Hans-Otto Pörtner, co-chair of the workshop’s steering committe, said in a statement, “The warmer the world gets, the less food, drinking water and other key contributions nature can make to our lives, in many regions. Changes in biodiversity, in turn, affect climate, especially through impacts on nitrogen, carbon and water cycles.”

A sustainable global future for people and for nature is still achievable, he says, but “requires transformative changes with rapid and far-reaching actions of a type never before attempted, building on ambitious emissions reductions”. 

This includes moving away from the concept of economic progress based solely on GDP growth, “to one that balances human development with multiple values of nature for a good quality of life, while not overshooting biophysical and social limits”.

The report says valuable approaches to address biodiversity loss and climate change include halting the loss and degradation of carbon and species-rich ecosystems on land and in the ocean, particularly forests, wetlands, peatlands, grasslands and savannahs; coastal ecosystems such as mangroves, salt marshes, kelp forests and seagrass meadows and deep water and polar blue carbon habitats.

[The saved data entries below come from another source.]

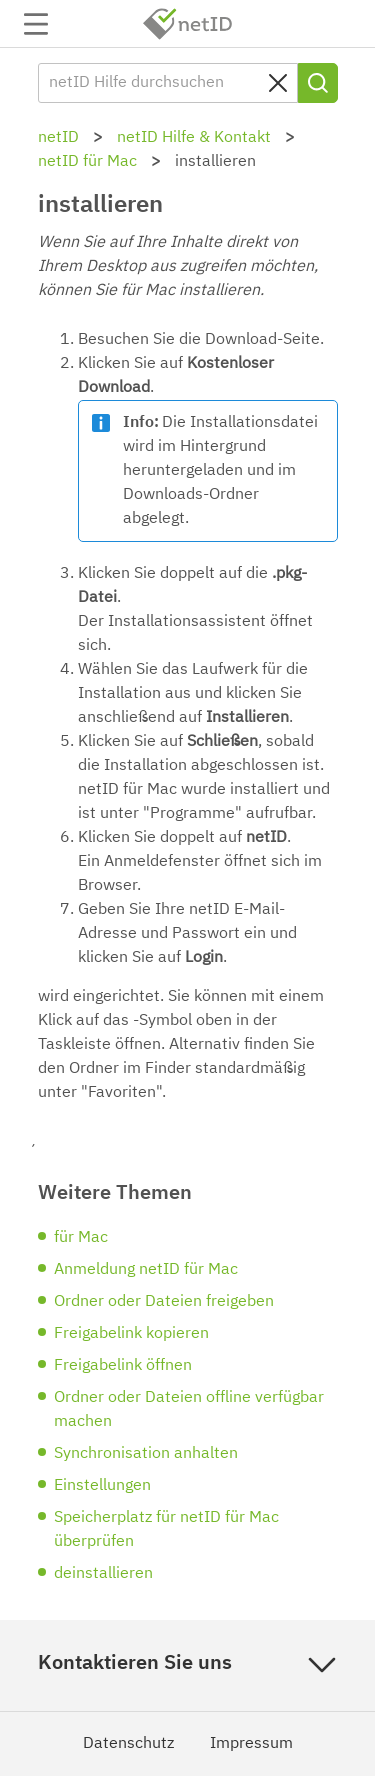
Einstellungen (102, 1486)
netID (188, 24)
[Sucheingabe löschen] (278, 83)
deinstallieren (103, 1574)
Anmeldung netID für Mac (146, 1270)
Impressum (251, 1744)
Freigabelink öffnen (123, 1366)
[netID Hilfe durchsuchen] (168, 83)
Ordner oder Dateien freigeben (164, 1302)
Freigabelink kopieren (131, 1334)
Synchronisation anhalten (146, 1454)
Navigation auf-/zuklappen (36, 24)
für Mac (81, 1238)
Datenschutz (128, 1744)
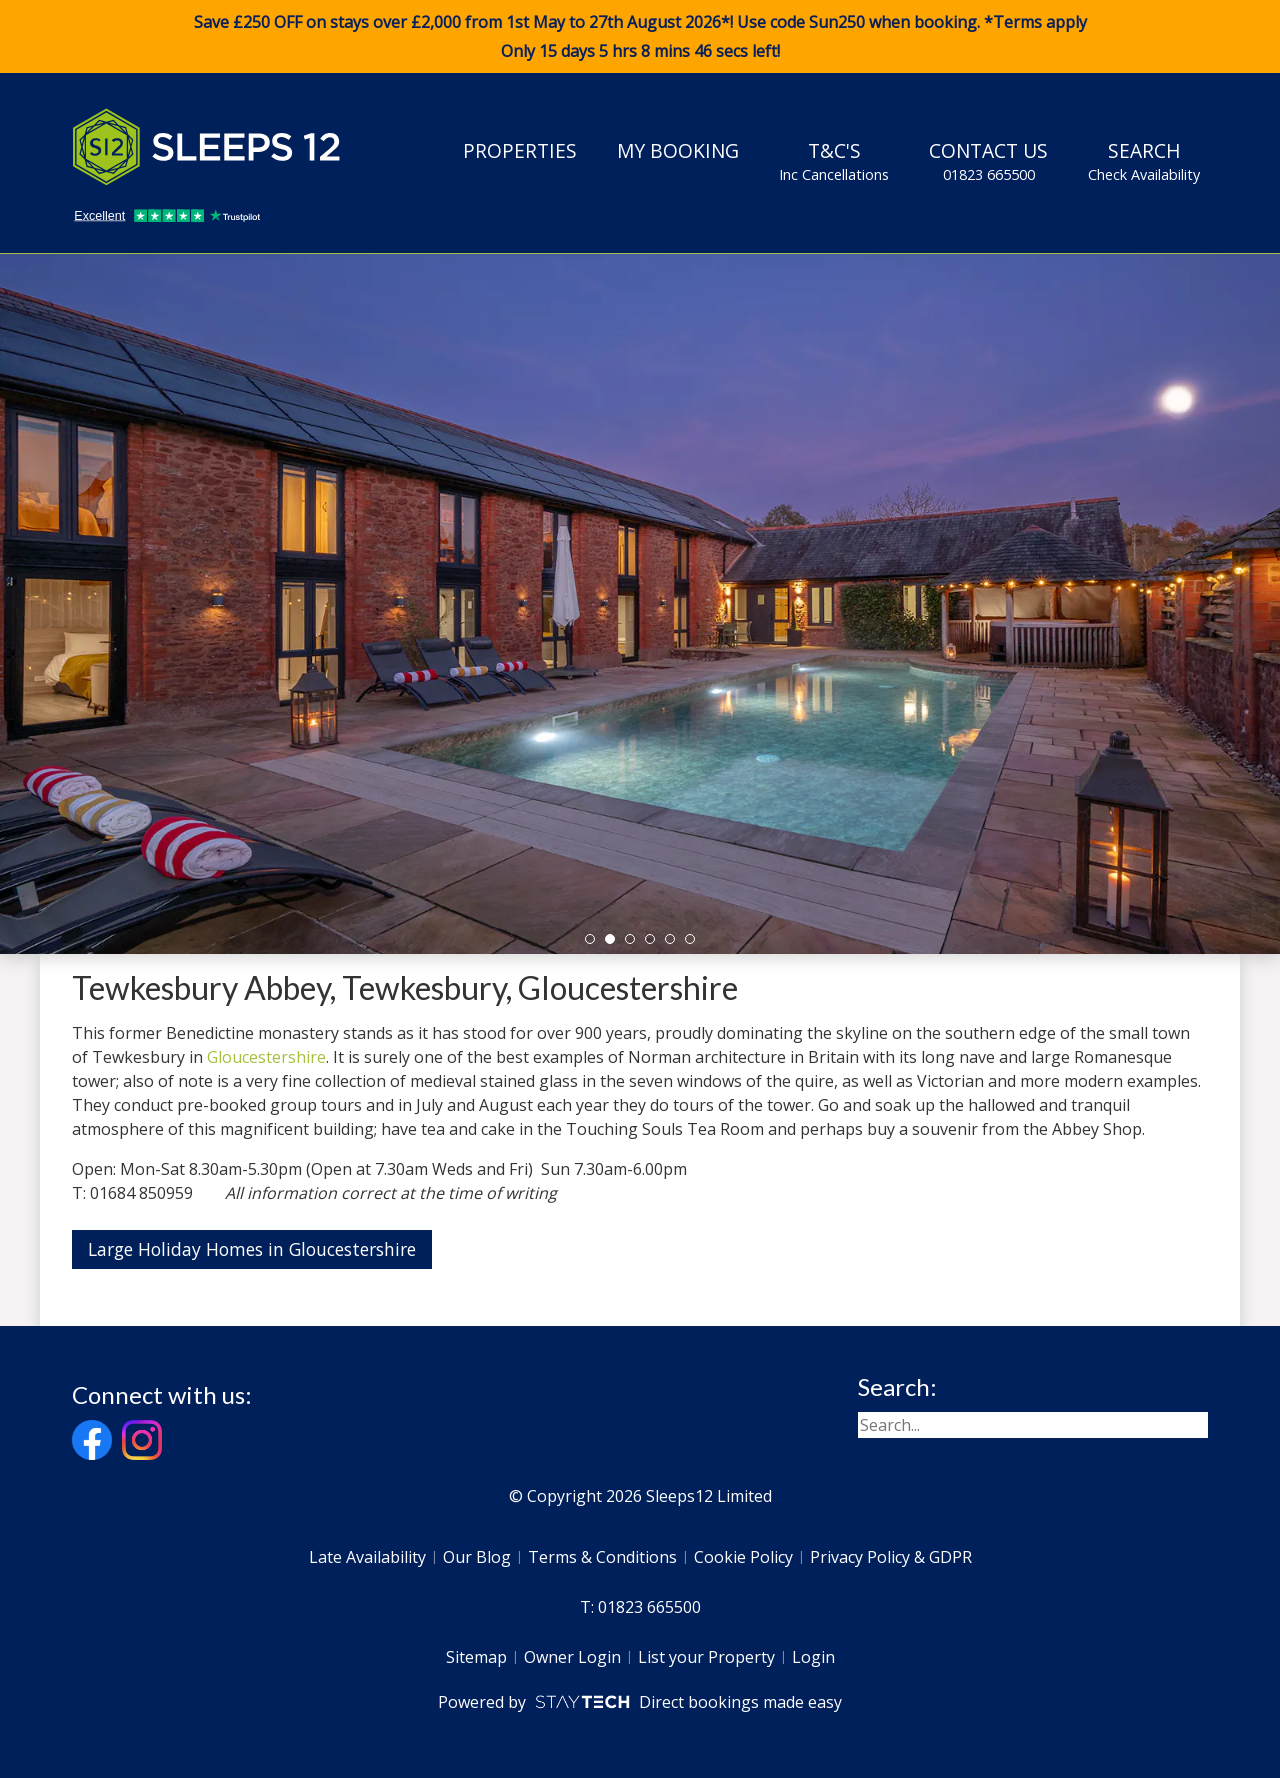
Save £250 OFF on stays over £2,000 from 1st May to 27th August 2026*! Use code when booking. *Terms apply (640, 37)
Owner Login (572, 1657)
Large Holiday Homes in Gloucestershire (252, 1249)
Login (813, 1657)
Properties (520, 150)
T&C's (834, 161)
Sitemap (476, 1657)
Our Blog (477, 1557)
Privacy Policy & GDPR (891, 1557)
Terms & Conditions (602, 1557)
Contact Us (988, 161)
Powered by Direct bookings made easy (639, 1702)
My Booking (678, 150)
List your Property (706, 1657)
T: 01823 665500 (640, 1607)
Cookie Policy (743, 1557)
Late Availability (367, 1557)
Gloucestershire (266, 1057)
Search (1144, 161)
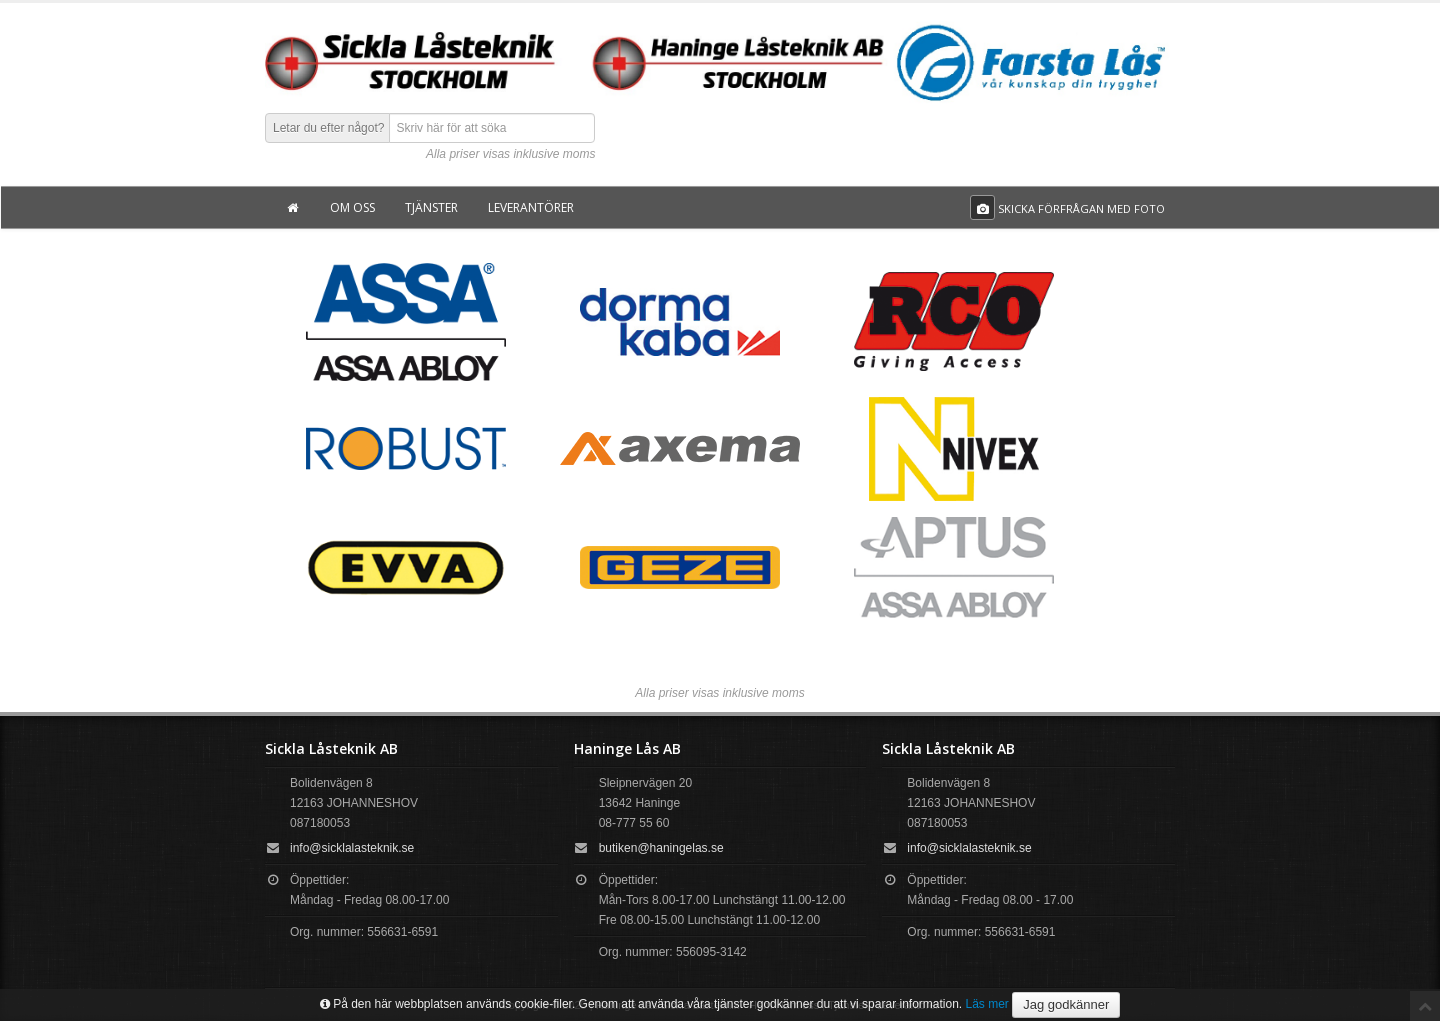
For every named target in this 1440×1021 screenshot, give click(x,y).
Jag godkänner (1066, 1004)
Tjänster (431, 207)
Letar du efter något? (328, 128)
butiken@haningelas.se (661, 848)
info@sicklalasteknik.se (352, 848)
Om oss (352, 207)
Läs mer (987, 1004)
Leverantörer (531, 207)
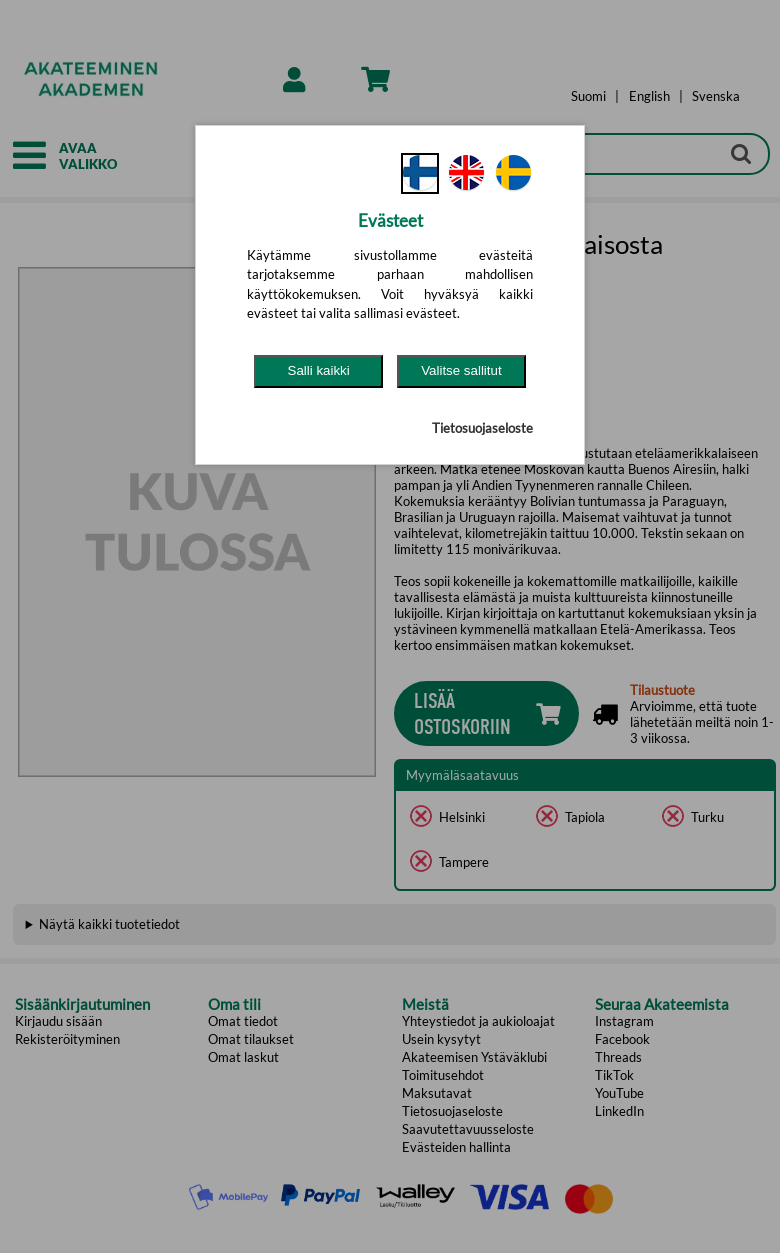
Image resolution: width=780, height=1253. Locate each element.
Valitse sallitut (461, 370)
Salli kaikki (319, 370)
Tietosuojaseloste (482, 428)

Restoration is one of the cheapest and fastest nature-based climate mitigation measures, while increasing sustainable agricultural and forestry practices improve the capacity to adapt to climate change, enhance biodiversity, increase carbon storage and reduce emissions. 

The planet, Midgley says, doesn’t come with an operating manual. “And we need one. We need to understand because we are now so dominant, we’ve become a geological force on the planet …. The science of ecology, biodiversity science and climate change science is developing the ideas that help us understand what are the safe operating limits. 

“And it’s reports like these that translate all that science into messages that can be substantiated at different levels of certainty and uncertainty, that are presented to the policy-making fraternity, without making any value judgments — that these are the facts.” 

The report is dedicated to Bob Scholes, who was at the Global Change Institute at the University of the Witwatersrand,. He died in April. 

“When contacted as a potential co-chair [of the scientific steering committee of the workshop] Bob enthusiastically accepted. He immediately saw the importance of further bringing together the scientific community around biodiversity and climate change, to inspire policymakers in addressing these two issues together,” the report states.